Несколько дней он о чем-то мучительно раздумывал и однажды на привале отозвал Борисова в сторону:
— Дело есть. Если не убьют меня на войне, я тоже стану капитаном. Иначе мне теперь никак нельзя. Кровь из носу, а капитаном стану. А ты, если настоящий товарищ, помоги. Математику эту... Географию и еще что там нужно.
Борисов внимательно посмотрел на товарища:
— А ты, однако, силен, — сказал он одобрительно. — Ну что ж. Все, что имею, все, что знаю, — твое.

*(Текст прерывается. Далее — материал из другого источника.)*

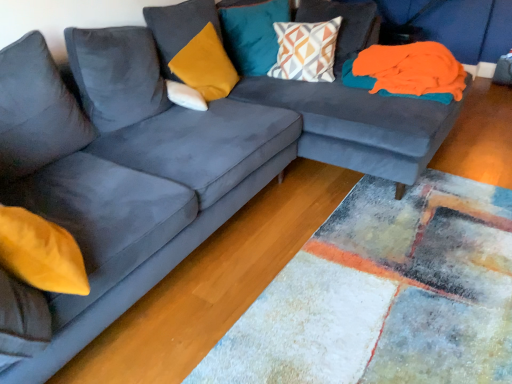 This screenshot has height=384, width=512. What do you see at coordinates (205, 65) in the screenshot?
I see `velvet mustard pillow at upper center, the 3th pillow from the right` at bounding box center [205, 65].

From the picture: Measure the distance between velvet mustard pillow at upper center, the 3th pillow from the right, and camera.

A distance of 7.57 feet exists between velvet mustard pillow at upper center, the 3th pillow from the right, and camera.

At what (x,y) coordinates should I click in order to perform the action: click on orange fabric at upper right. Please return your answer as a coordinate pair (x, y). Image resolution: width=512 pixels, height=384 pixels. Looking at the image, I should click on (407, 71).

The width and height of the screenshot is (512, 384). Describe the element at coordinates (185, 96) in the screenshot. I see `white soft pillow at center, arranged as the fourth pillow when viewed from the right` at that location.

Describe the element at coordinates (306, 50) in the screenshot. I see `geometric-patterned fabric pillow at upper center, arranged as the first pillow when viewed from the right` at that location.

Image resolution: width=512 pixels, height=384 pixels. I want to click on geometric-patterned fabric pillow at upper center, arranged as the first pillow when viewed from the right, so coord(306,50).

Where is `teal velvet cushion at upper center, positioned as the 3th pillow in left-to-right order`? The width and height of the screenshot is (512, 384). teal velvet cushion at upper center, positioned as the 3th pillow in left-to-right order is located at coordinates (253, 34).

Who is more distant, velvet mustard pillow at upper center, the 3th pillow from the right, or white soft pillow at center, the first pillow in the left-to-right sequence?

white soft pillow at center, the first pillow in the left-to-right sequence, is further away from the camera.

Is velvet mustard pillow at upper center, the 3th pillow from the right, inside the boundaries of white soft pillow at center, the first pillow in the left-to-right sequence, or outside?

...С того дня они старались не разлучаться — ни в бою, ни на отдыхе. Ели из одного котелка, последний сухарь делили поровну, коней своих приучили ходить рядышком — ухо к уху. Спать хлопцы тоже теперь всегда укладывались вместе — спина к спине. Впрочем, спать им приходилось мало. Чугуновым овладела неутомимая жажда знаний. И он мог среди ночи разбудить Борисова: «Хватит дрыхать, давай заниматься». Он иногда даже на марше умудрялся заглянуть в учебник. Некоторым это казалось смешным: боец в седле с книгой в руках и что-то шепчет про себя обветренными губами. Будто умом тронулся. Стали подтрунивать над Чугуновым, но фельдшер сразу оборвал насмешников: «Цыц, дурни, человек святое дело делает, а вы... Башку оторву, кто смеяться будет...»
Неутолимая пытливость Чугунова часто приводила Борисова в смятение. Ученик задавал такие вопросы, на которые учитель при всем желании не мог ответить.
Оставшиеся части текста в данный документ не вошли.